In the summer I like to enjoy salads with raw cooling ingredients while fresh summer produce is abundant at farmer’s markets. As fall comes along and through the winter, I like to add cooked warming ingredients to my salad like roasted butternut squash, roasted sweet potatoes, quinoa, rice and crispy chickpeas. This is why I created Sweet Fall Salad.
Seasonal Sweet Fall Salad [Vegan]
- 3 cups raw butternut squash, peeled and diced in 1cm cubes
- ¼ cup coconut oil, melted
- 1 tsp cayenne pepper
- 2 tsp cinnamon
- 1 small yellow onion, thinly sliced
- 1/2 cup green lentils, rinsed
- 1 cup walnuts
- 10 dates, chopped
- 1 cup dried cranberries
- 2 fall apples, diced
- 8 oz baby spinach, washed
Sweet Balsamic Dressing
- 2 Tbsp balsamic vinegar
- 2 Tbsp maple syrup
- 2 Tbsp olive oil
- 1 Tbsp Dijon mustard
- Salt and pepper to taste
- Preheat oven to 400°F.
- Toss butternut squash in 2 Tbsp coconut oil, cayenne pepper and cinnamon and bake for 30 minutes, flipping occasionally.
- While the butternut squash is roasting, heat 2 Tbsp of coconut oil in a large frying pan on medium heat.
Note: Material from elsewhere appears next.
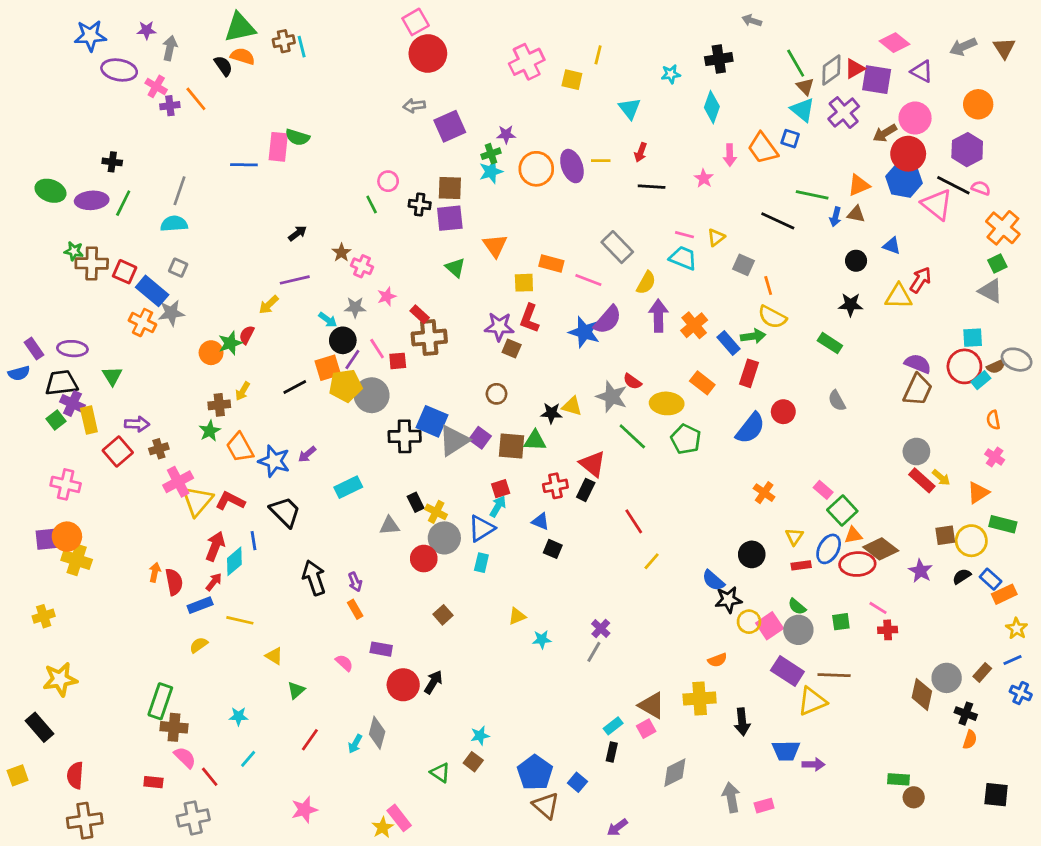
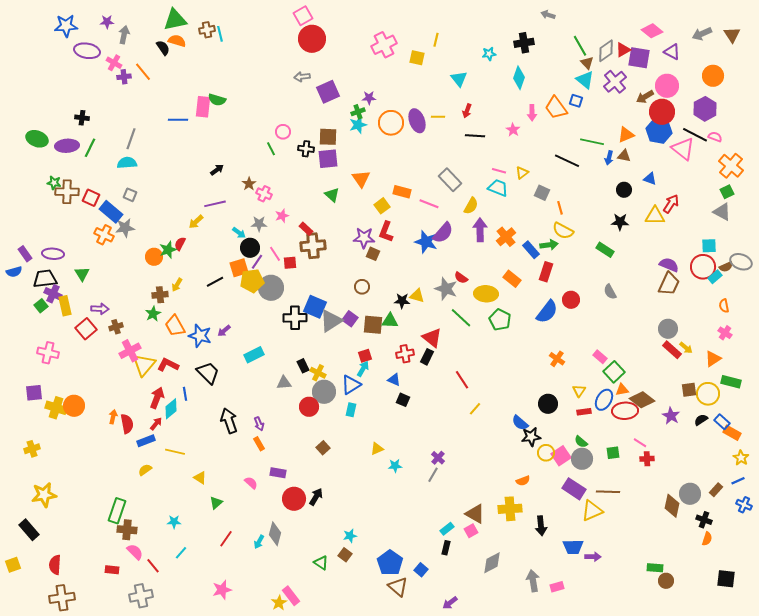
yellow square: (524, 283) -> (382, 206), turned -35
orange circle: (67, 537) -> (74, 406), moved
orange rectangle: (1004, 594) -> (732, 433), turned 54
Add the onions and cook for 20 minutes, stirring occasionally until browned.
- Meanwhile, place the rinsed lentils in 1.5 cups of water and bring to a boil. simmer for 15-20 minutes until al dente.
- Whisk together balsamic vinegar, maple syrup, olive oil, Dijon mustard and salt and pepper.
- When the butternut squash, caramelized onions and lentils are done, toss them with the walnuts, dates, dried cranberries, apples and dressing and serve over spinach. You can serve Sweet Fall Salad warm or chilled.